Reproduce every record below exactly, with the pictures left out.

** Given data follows **

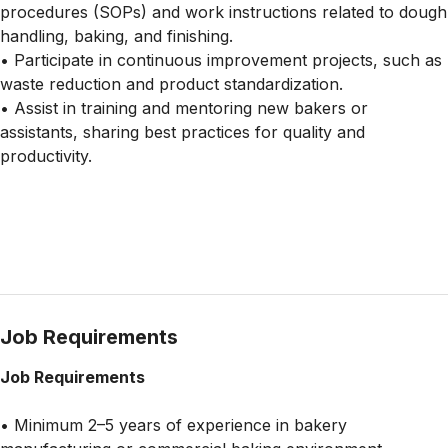
procedures (SOPs) and work instructions related to dough
handling, baking, and finishing.
• Participate in continuous improvement projects, such as
waste reduction and product standardization.
• Assist in training and mentoring new bakers or
assistants, sharing best practices for quality and
productivity.
Job Requirements
Job Requirements
• Minimum 2–5 years of experience in bakery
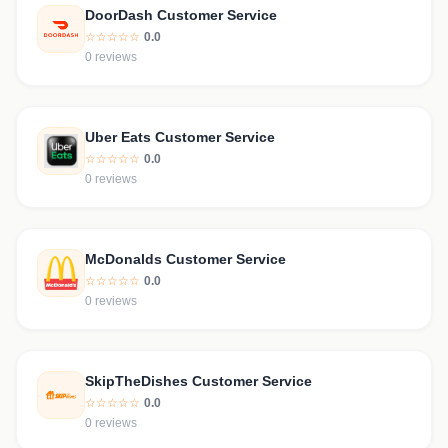
DoorDash Customer Service
☆☆☆☆☆
0.0
0 reviews
Uber Eats Customer Service
☆☆☆☆☆
0.0
0 reviews
McDonalds Customer Service
☆☆☆☆☆
0.0
0 reviews
SkipTheDishes Customer Service
☆☆☆☆☆
0.0
0 reviews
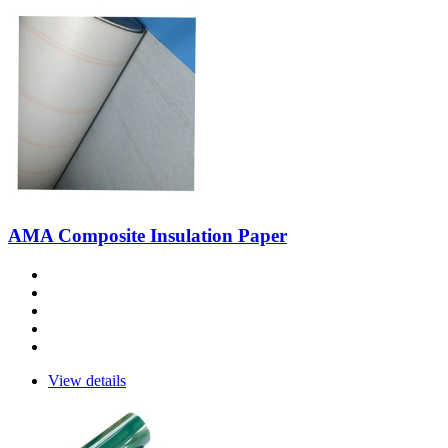
AMA Composite Insulation Paper
View details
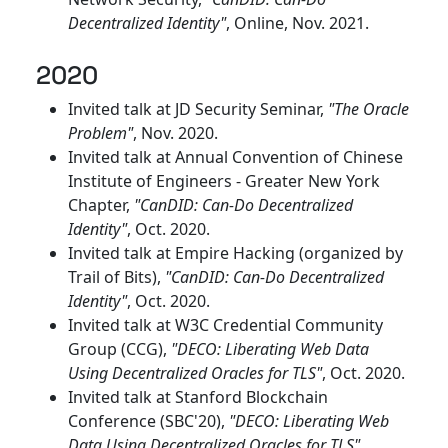
Decentralized Identity"
, Online, Nov. 2021.
2020
Invited talk at JD Security Seminar,
"The Oracle
Problem"
, Nov. 2020.
Invited talk at Annual Convention of Chinese
Institute of Engineers - Greater New York
Chapter,
"CanDID: Can-Do Decentralized
Identity"
, Oct. 2020.
Invited talk at Empire Hacking (organized by
Trail of Bits),
"CanDID: Can-Do Decentralized
Identity"
, Oct. 2020.
Invited talk at W3C Credential Community
Group (CCG),
"DECO: Liberating Web Data
Using Decentralized Oracles for TLS"
, Oct. 2020.
Invited talk at Stanford Blockchain
Conference (SBC'20),
"DECO: Liberating Web
Data Using Decentralized Oracles for TLS"
,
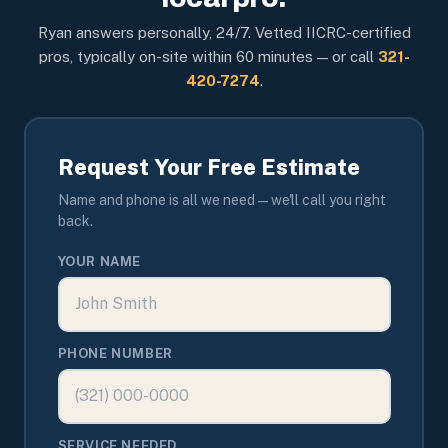
Ryan answers personally, 24/7. Vetted IICRC-certified
pros, typically on-site within 60 minutes — or call
321-
420-7274
.
Request Your Free Estimate
Name and phone is all we need — we'll call you right
back.
YOUR NAME
PHONE NUMBER
SERVICE NEEDED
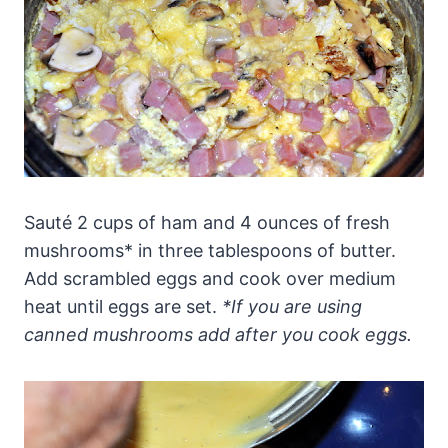
Sauté 2 cups of ham and 4 ounces of fresh
mushrooms* in three tablespoons of butter.
Add scrambled eggs and cook over medium
heat until eggs are set.
*If you are using
canned mushrooms add after you cook eggs.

** End of Given data **

• Solved problem:
procedures (SOPs) and work instructions related to dough
handling, baking, and finishing.
• Participate in continuous improvement projects, such as
waste reduction and product standardization.
• Assist in training and mentoring new bakers or
assistants, sharing best practices for quality and
productivity.
Job Requirements
Job Requirements
• Minimum 2–5 years of experience in bakery
DoorDash Customer Service
☆☆☆☆☆
0.0
0 reviews
Uber Eats Customer Service
☆☆☆☆☆
0.0
0 reviews
McDonalds Customer Service
☆☆☆☆☆
0.0
0 reviews
SkipTheDishes Customer Service
☆☆☆☆☆
0.0
0 reviews
AMA Composite Insulation Paper
View details
Decentralized Identity"
, Online, Nov. 2021.
2020
Invited talk at JD Security Seminar,
"The Oracle
Problem"
, Nov. 2020.
Invited talk at Annual Convention of Chinese
Institute of Engineers - Greater New York
Chapter,
"CanDID: Can-Do Decentralized
Identity"
, Oct. 2020.
Invited talk at Empire Hacking (organized by
Trail of Bits),
"CanDID: Can-Do Decentralized
Identity"
, Oct. 2020.
Invited talk at W3C Credential Community
Group (CCG),
"DECO: Liberating Web Data
Using Decentralized Oracles for TLS"
, Oct. 2020.
Invited talk at Stanford Blockchain
Conference (SBC'20),
"DECO: Liberating Web
Data Using Decentralized Oracles for TLS"
,
Ryan answers personally, 24/7. Vetted IICRC-certified
pros, typically on-site within 60 minutes — or call
321-
420-7274
.
Request Your Free Estimate
Name and phone is all we need — we'll call you right
back.
YOUR NAME
PHONE NUMBER
SERVICE NEEDED
Sauté 2 cups of ham and 4 ounces of fresh
mushrooms* in three tablespoons of butter.
Add scrambled eggs and cook over medium
heat until eggs are set.
*If you are using
canned mushrooms add after you cook eggs.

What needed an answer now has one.